ARJEL president keen on pooled poker liquidity
Jean-François Vilotte confirms French regulator advocates changes after admitting dot.fr poker demand "has not exploded".

ARJEL president Jean-François Vilotte has confirmed that the French regulatory authority is open to the possibility of pooling liquidity with other jurisdictions, after demand for a dot.fr online poker market has failed to “explode” as hoped.
Last week’s full-year market figures showed amounts staked in cash poker games down by 5.4% year-on-year (based on like-for-like comparatives), while nine poker licensees handed back their licences over the course of 2012.
Among those to leave the market include 888 and TitanPoker, with the latter also surrendering its sports betting licence in the jurisdiction.
Vilotte said: “Especially for poker, the question of the attractiveness of the offer must be monitored.
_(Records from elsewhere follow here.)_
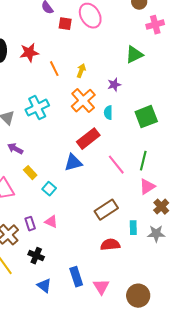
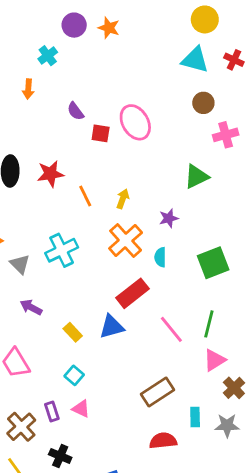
yellow rectangle: (30, 173) -> (73, 332), moved
cyan square: (49, 189) -> (74, 375), moved

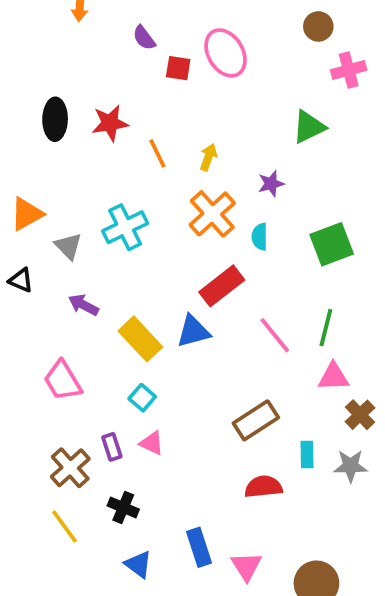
yellow rectangle: (73, 332) -> (140, 339), size x1.6
pink triangle: (215, 360) -> (333, 377), turned 30

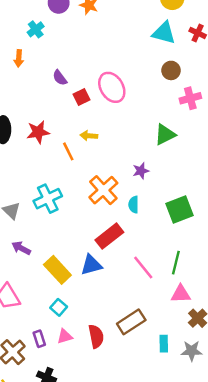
red square: (178, 68) -> (82, 97), turned -35
yellow arrow: (208, 157) -> (89, 136), moved, turned -105
pink triangle: (152, 443) -> (65, 336), turned -42
red semicircle: (263, 487) -> (96, 336), moved, turned 85

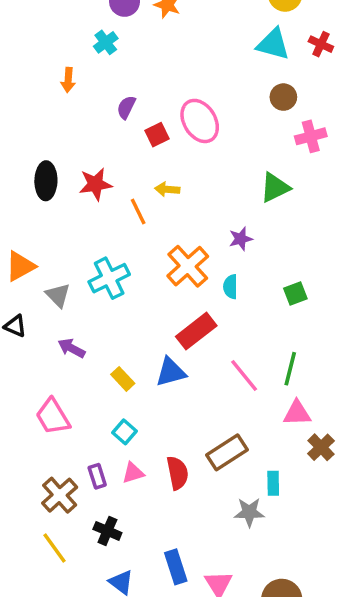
cyan cross: (36, 29) -> (106, 42), moved
purple semicircle: (60, 78) -> (126, 107), turned 63
green square: (179, 209) -> (295, 294), size x0.6
yellow rectangle: (57, 270) -> (123, 379), size x0.6
gray star: (192, 351) -> (249, 512), moved

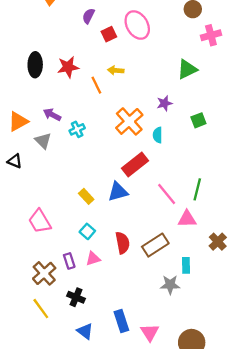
cyan cross: (109, 278) -> (77, 129), size x0.6
green square: (295, 294) -> (198, 120), moved
purple arrow: (72, 348) -> (52, 115), moved
pink triangle: (297, 413) -> (187, 219), moved
red semicircle: (177, 473) -> (122, 243), moved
It is a matter of concern.”
He added that: “ARJEL advocates the opening of the offer of legal new variants of poker and pooling cash poker tables to allow French players to play with foreign players if they play on sites regulated by European authorities with which agreements have been previously passed by ARJEL and implementing regulatory standards at least equivalent.”
While such a process would require amendments to existing regulations, ARJEL has been in communication with a number of other European regulators over the sharing of information.
Last month the French regulator, along with corresponding bodies in Italy, Spain and Portugal, set up an informal association designed to share market data as well as coming together to discuss regulatory standards and address issues around match-fixing in sport.
The four parties pledged at the time to look at the potential of pooled liquidity, and this is among the topics which will potentially be revisited at the association’s first meeting in Lisbon in the first half of this year. Vilotte also confirmed that German regulatory authorities had been invited to communicate with the quartet.
Since the publication of the French market figures, eGaming Review has also learned that a number of Spanish poker operators are preparing to return their licences after just six months, having become concerned by the lack of liquidity on dot.es networks.
Elsewhere in his statement, Vilotte addressed last year’s EC action plan on online gambling, which pointed the way towards a clampdown on regimes not compliant with EU law, and said: “Pending convergence at EU level to a high level of regulation, national regulations have their place and should be usefully complemented by bilateral agreements, binding on States having compatible goals in protecting their home markets.”